ABOUT THIS EXERCISE:
Lines with the word "weekday" are the ones wanted. Copy each of them from the entries below.

MATERIAL FOR THIS TASK:
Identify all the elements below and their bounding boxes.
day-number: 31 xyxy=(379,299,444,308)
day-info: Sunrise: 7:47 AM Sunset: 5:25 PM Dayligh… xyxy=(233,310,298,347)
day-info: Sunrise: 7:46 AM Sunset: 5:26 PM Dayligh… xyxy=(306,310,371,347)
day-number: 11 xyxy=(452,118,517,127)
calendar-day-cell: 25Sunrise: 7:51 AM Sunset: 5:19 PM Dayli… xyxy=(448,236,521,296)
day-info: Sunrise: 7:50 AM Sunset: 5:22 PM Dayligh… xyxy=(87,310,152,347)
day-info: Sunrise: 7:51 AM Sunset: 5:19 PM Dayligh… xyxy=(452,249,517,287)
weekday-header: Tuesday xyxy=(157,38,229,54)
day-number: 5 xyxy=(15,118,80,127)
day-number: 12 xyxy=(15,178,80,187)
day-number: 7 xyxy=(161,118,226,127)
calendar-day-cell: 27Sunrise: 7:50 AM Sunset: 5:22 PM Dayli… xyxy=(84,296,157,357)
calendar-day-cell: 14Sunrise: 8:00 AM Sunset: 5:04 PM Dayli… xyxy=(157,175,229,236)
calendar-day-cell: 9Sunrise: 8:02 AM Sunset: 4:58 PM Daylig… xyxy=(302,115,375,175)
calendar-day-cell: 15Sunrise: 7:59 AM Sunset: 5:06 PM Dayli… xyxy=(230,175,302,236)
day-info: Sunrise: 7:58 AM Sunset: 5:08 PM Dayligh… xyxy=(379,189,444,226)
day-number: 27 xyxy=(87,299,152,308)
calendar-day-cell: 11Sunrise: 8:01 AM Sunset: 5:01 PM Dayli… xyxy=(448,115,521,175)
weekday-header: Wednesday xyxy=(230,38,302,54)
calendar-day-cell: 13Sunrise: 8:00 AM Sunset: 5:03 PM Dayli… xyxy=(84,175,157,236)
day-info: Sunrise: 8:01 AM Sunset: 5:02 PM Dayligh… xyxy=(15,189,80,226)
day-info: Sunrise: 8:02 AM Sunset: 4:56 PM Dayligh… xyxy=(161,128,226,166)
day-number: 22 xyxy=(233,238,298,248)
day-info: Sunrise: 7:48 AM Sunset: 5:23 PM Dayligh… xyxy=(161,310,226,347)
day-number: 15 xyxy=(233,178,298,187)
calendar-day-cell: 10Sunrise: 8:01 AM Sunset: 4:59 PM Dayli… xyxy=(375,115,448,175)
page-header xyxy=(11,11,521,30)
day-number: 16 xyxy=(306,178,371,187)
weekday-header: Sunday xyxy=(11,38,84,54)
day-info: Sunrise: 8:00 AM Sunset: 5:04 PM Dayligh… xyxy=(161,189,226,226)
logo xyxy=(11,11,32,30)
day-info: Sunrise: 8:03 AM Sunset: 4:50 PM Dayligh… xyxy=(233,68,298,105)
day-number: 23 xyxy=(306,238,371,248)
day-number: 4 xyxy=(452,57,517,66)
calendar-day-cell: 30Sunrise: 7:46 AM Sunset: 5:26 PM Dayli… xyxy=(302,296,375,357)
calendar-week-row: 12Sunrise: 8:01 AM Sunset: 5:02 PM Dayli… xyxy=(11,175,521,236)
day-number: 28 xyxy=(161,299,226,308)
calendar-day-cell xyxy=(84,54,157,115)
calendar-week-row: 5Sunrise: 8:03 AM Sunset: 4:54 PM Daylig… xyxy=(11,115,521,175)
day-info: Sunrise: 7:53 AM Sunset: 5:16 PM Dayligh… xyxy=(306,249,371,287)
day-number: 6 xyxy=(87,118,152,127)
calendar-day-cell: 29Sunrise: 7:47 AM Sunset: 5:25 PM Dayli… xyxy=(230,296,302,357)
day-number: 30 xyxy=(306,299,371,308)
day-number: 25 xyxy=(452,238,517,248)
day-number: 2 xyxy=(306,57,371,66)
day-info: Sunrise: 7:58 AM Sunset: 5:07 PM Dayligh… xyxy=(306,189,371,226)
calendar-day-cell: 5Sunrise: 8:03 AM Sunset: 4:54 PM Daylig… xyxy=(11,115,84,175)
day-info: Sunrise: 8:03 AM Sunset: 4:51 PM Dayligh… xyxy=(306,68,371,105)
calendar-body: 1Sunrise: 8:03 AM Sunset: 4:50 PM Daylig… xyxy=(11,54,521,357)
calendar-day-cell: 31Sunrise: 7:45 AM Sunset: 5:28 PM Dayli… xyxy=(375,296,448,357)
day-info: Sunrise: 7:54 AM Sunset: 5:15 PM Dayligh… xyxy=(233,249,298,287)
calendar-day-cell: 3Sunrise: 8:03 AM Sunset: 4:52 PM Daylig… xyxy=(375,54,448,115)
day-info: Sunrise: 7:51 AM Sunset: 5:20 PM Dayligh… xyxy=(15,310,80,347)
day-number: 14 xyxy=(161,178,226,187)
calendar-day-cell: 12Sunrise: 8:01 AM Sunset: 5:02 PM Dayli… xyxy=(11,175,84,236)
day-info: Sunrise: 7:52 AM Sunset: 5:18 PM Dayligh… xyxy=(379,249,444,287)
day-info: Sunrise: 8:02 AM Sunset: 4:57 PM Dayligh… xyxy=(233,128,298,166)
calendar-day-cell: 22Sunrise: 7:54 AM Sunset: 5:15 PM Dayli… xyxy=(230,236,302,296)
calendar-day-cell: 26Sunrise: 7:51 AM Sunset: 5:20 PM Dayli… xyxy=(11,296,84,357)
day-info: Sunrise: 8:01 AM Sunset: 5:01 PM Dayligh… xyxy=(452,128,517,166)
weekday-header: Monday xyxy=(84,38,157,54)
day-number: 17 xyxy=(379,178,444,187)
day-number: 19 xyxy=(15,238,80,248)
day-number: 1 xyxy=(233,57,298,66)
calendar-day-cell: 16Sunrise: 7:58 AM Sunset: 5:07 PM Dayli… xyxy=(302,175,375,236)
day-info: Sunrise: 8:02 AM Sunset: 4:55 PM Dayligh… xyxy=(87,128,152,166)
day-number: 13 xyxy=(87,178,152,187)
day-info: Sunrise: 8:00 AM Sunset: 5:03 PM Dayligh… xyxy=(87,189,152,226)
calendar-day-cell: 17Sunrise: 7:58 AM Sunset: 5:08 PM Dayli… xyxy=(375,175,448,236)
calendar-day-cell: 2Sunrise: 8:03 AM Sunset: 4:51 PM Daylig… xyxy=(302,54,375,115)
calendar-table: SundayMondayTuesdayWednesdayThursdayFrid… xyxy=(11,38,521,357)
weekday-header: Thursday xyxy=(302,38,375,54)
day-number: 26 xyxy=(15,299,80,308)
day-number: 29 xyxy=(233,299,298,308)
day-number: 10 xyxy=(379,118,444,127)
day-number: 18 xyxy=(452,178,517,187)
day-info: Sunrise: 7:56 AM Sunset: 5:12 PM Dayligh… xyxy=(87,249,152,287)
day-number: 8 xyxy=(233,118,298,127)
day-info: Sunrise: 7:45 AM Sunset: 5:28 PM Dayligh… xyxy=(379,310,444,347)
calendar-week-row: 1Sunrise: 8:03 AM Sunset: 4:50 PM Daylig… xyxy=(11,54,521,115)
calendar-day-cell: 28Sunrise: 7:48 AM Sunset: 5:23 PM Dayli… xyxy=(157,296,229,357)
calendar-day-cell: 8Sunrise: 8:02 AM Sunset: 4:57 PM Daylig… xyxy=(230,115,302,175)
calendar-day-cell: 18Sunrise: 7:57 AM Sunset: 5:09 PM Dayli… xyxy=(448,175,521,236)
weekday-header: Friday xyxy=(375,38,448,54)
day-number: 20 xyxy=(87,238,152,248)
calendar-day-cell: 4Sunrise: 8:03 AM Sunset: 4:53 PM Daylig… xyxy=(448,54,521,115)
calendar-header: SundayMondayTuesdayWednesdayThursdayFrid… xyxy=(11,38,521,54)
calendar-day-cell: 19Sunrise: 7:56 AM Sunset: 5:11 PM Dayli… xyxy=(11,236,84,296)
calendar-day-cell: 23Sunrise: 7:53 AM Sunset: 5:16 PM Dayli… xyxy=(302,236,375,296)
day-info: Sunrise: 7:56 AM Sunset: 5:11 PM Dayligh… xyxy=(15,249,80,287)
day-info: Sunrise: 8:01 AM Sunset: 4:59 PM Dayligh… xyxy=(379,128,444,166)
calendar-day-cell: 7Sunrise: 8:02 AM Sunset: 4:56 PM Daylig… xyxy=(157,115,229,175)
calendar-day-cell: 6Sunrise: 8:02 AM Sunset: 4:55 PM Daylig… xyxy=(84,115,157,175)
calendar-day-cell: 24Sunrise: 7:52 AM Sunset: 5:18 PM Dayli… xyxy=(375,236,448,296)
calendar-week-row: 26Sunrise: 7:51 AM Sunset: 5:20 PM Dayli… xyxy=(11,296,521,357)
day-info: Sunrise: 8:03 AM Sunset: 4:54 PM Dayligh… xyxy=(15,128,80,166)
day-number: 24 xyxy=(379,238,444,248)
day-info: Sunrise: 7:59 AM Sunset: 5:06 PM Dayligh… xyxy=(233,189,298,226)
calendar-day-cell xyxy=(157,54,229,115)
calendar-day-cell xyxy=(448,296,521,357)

WRITTEN ANSWER:
weekday-header: Tuesday xyxy=(157,38,229,54)
weekday-header: Wednesday xyxy=(230,38,302,54)
weekday-header: Sunday xyxy=(11,38,84,54)
weekday-header: Monday xyxy=(84,38,157,54)
weekday-header: Thursday xyxy=(302,38,375,54)
weekday-header: Friday xyxy=(375,38,448,54)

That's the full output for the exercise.